The exterior algebra is commutative (if S is), but is it graded commutative? Well it’s enough to check the condition on the generators \alpha_i, but we see that \alpha_i\alpha_j = -\alpha_j\alpha_i = (-1)^{|\alpha_i||\alpha_j|}\alpha_j\alpha_i where the first equality is exactly by the definition of \Lambda_S[\alpha_1,\ldots,\alpha_n] (and note that, if i=j, then everything is zero, and we definitely have that 0=0).

Back to our table:

Graded ring | Commutative? | Graded commutative? |
---|---|---|

S[x] | ✅ | ❌ (unless 2=0 in S) |

S[x^2] | ✅ | ✅ |

\Lambda_S[\alpha_1,\ldots,\alpha_n] | ❌ (unless n=1) | ✅ |

(we’ve removed the row for S[x]/(x^2), since this is just a specific example of the exterior algebra \Lambda_S[\alpha_1,\ldots,\alpha_n] where n=1.)

# Freeness

↟Unrelated to the property of (graded) commutativity is that of being
*free*. For *commutative* rings, being free basically
means being isomorphic to a polynomial ring in finitely many variables.
So S[x] is free (as a commutative
ring), as is S[x^2], but S[x]/(x^2) is *not* free (as a
commutative ring) — the latter has a nilpotent element (i.e. some r such that r^2=0, namely r=x) and free commutative rings never have
nilpotent elements, so it cannot be isomorphic to a free commutative
ring.^{2}

But note that I’ve been very careful to say “free *as a
commutative ring*”, and this is important: \Lambda_S[\alpha] is **not** a
free *commutative ring*, but it **is** a free
*graded commutative ring*. What do I mean by this?

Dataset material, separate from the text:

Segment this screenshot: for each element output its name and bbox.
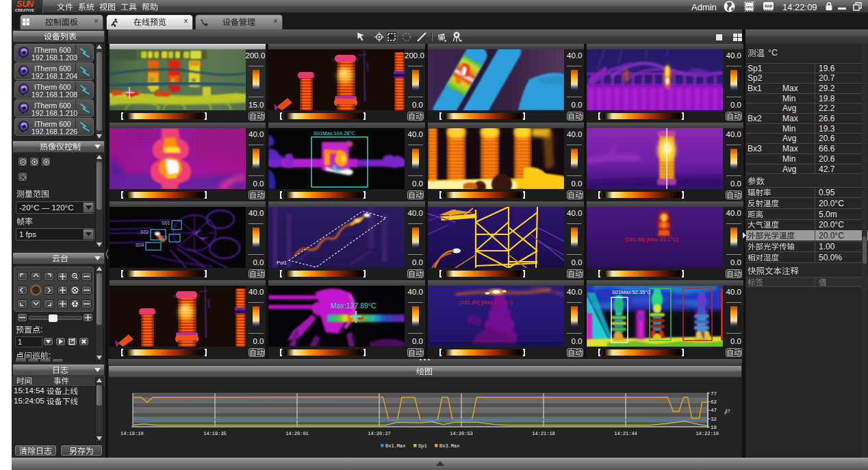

I mean that,
if we just use the fact that \Lambda_S[\alpha] is a graded commutative
ring, *forgetting all about how it’s actually defined*, then we
can recover the fact that \alpha_i^2=0
and \alpha_i\alpha_j=-\alpha_j\alpha_i
*without having to ask for it* (…most of the time).

That is, if we know that \Lambda_S[\alpha_1,\ldots,\alpha_n] is graded
commutative, then we know that
\alpha_i\cdot\alpha_i =
(-1)^{|\alpha_i||\alpha_i|}\alpha_i\cdot\alpha_i =
-\alpha_i\cdot\alpha_i
which rearranges to give
2\alpha_i^2=0.
But then, if we can *divide by 2* (i.e. if 2 is an invertible element) in our ring S, then we see that \alpha^2 *must be* equal to zero,
automatically! (The other relation that we need to impose, that \alpha_i\alpha_j=-\alpha_j\alpha_i is exactly
the definition of being graded commutative (since all our \alpha_i are of degree 1), so we don’t even need to worry about
enforcing that one separately!)

Of course, I’m going to put this in the table (and I’ll write “gc-ring” to mean “graded commutative ring”).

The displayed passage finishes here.